昭和48年に刊行された正統派の本格ミステリ。

当初「新人賞殺人事件」のタイトルで昭和48年に発表された作品が、2004年に創元推理文庫から再び刊行され、それから更に8年以上の月日を経て、昨今、突然注目を浴び始めた作品。

なぜ今になって、あちらこちらのランキングに顏をのぞかせるほどの話題になっているのか、そのことについてはさっぱり理由がわからないのだけれども、それでも何でも、売れているのだったら読んでみようかしら、というわけで手にとってみた。

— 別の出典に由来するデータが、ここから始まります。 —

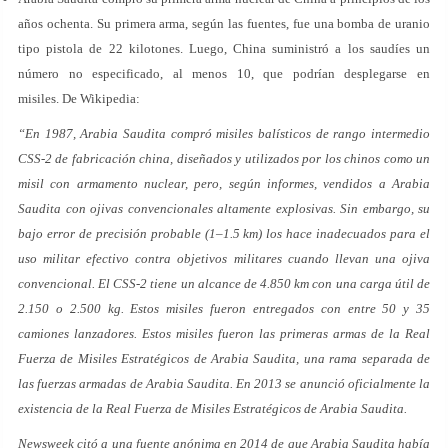
años ochenta. Su primera arma, según las fuentes, fue una bomba de uranio
tipo pistola de 22 kilotones. Luego, China suministró a los saudíes un
número no especificado, al menos 10, que podrían desplegarse en
misiles. De Wikipedia:
“En 1987, Arabia Saudita compró misiles balísticos de rango intermedio
CSS-2 de fabricación china, diseñados y utilizados por los chinos como un
misil con armamento nuclear, pero, según informes, vendidos a Arabia
Saudita con ojivas convencionales altamente explosivas. Sin embargo, su
bajo error de precisión probable (1–1.5 km) los hace inadecuados para el
uso militar efectivo contra objetivos militares cuando llevan una ojiva
convencional. El CSS-2 tiene un alcance de 4.850 km con una carga útil de
2.150 o 2.500 kg. Estos misiles fueron entregados con entre 50 y 35
camiones lanzadores. Estos misiles fueron las primeras armas de la Real
Fuerza de Misiles Estratégicos de Arabia Saudita, una rama separada de
las fuerzas armadas de Arabia Saudita. En 2013 se anunció oficialmente la
existencia de la Real Fuerza de Misiles Estratégicos de Arabia Saudita.
Newsweek citó a una fuente anónima en 2014 de que Arabia Saudita había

売れない新人推理作家の坂井正夫が7月7日の午後7時に毒を飲んで死亡した。警察は自殺と断定するのだが、坂井と少なからず交友のあった中田秋子と、坂井の死を記事にするよう依頼されたライターの津久見伸助とが独自に調査を始める。

はたして坂井の死は自殺なのか他殺なの。他殺であるならば、誰が何のために……。

というわけで、ふたりの人物によって、少しずつ真相が明らかになって行く過程が丁寧に描かれている。

決して派手な展開があるわけではないのだが、さりとて退屈をすることもなく、そのあたりは絶妙のバランスでもって物語は進む。

このあたりの地味で手堅い進行が当時のミステリの主流だったのか、はたまたこれこそが中町信さんの持ち味だったのか。いずれにせよ、今読んでもさほど違和感を憶えることがないのは事実だ。

けれども、最近のミステリをあれこれと読んでいる自分からすると、やはりもうちょっと刺激が欲しいと、そう思ってしまう部分もなくはない。

作品が悪いわけではない。むしろ、平均以上の出来だと思う。だけど、突然注目されて、ランキングをするすると駆け上るほどなのかと考えた時に、いや、それはちょっと違うと、そう思ってしまうのだ。

ユーモアミステリなんて邪道だよ。がちがちの正統派本格ミステリこそが王道なのだ、という方にお薦め。